Entries supplied START

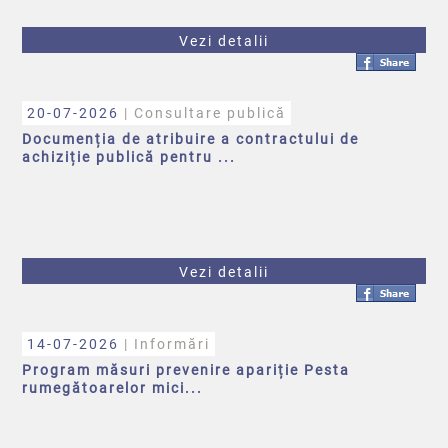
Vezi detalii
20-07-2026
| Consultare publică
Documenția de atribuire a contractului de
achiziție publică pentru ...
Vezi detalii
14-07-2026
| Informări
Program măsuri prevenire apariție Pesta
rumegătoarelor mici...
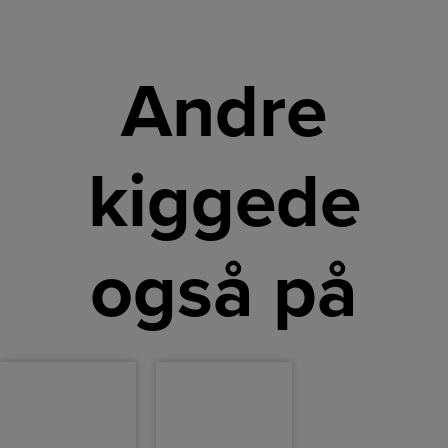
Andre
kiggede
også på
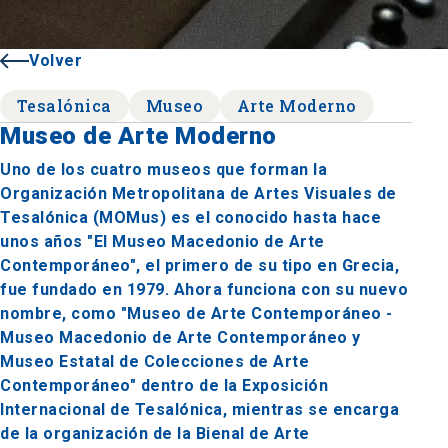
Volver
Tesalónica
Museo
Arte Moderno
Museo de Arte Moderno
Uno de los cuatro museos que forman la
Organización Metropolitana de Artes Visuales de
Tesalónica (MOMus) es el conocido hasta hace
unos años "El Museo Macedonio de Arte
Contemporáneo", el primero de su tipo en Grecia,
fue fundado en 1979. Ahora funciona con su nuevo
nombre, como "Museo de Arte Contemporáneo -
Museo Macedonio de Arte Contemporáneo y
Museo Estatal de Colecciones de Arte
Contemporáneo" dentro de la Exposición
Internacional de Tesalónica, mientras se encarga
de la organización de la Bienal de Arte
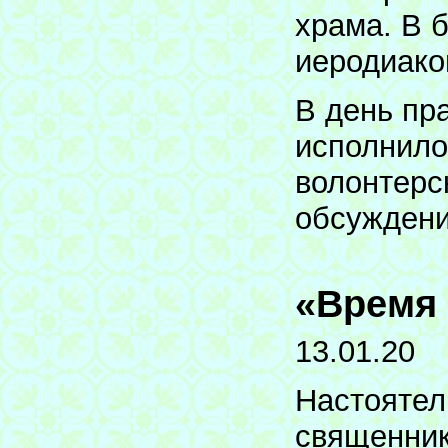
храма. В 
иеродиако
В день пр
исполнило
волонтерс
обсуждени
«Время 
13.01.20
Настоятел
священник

Entries supplied END
Entries supplied START

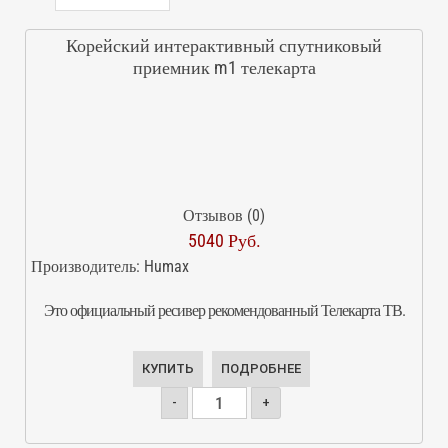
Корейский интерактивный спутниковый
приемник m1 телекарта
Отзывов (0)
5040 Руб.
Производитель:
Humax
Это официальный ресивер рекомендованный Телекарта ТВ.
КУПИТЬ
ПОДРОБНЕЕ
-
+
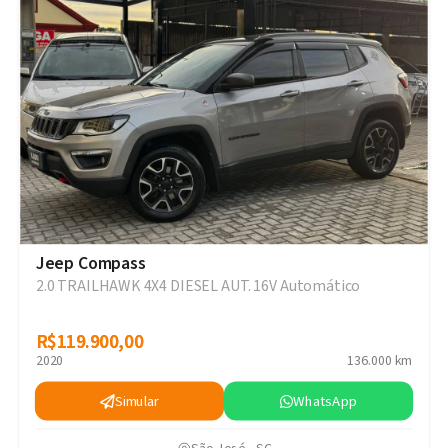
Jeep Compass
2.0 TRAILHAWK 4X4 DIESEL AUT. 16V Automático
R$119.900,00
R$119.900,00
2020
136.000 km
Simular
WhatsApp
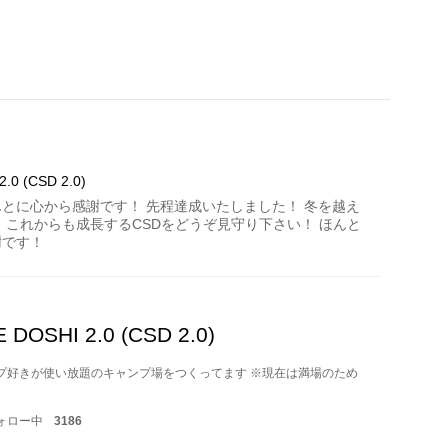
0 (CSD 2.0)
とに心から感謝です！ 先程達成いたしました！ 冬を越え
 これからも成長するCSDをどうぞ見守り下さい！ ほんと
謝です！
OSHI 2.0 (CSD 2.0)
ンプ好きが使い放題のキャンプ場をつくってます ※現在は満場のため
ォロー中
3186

Entries supplied END

▸ **What you are asked to do**
Collect, from the material above, every line containing the word "Tesalónica".

▸ **Solution to the problem**
Tesalónica
Tesalónica (MOMus) es el conocido hasta hace
Internacional de Tesalónica, mientras se encarga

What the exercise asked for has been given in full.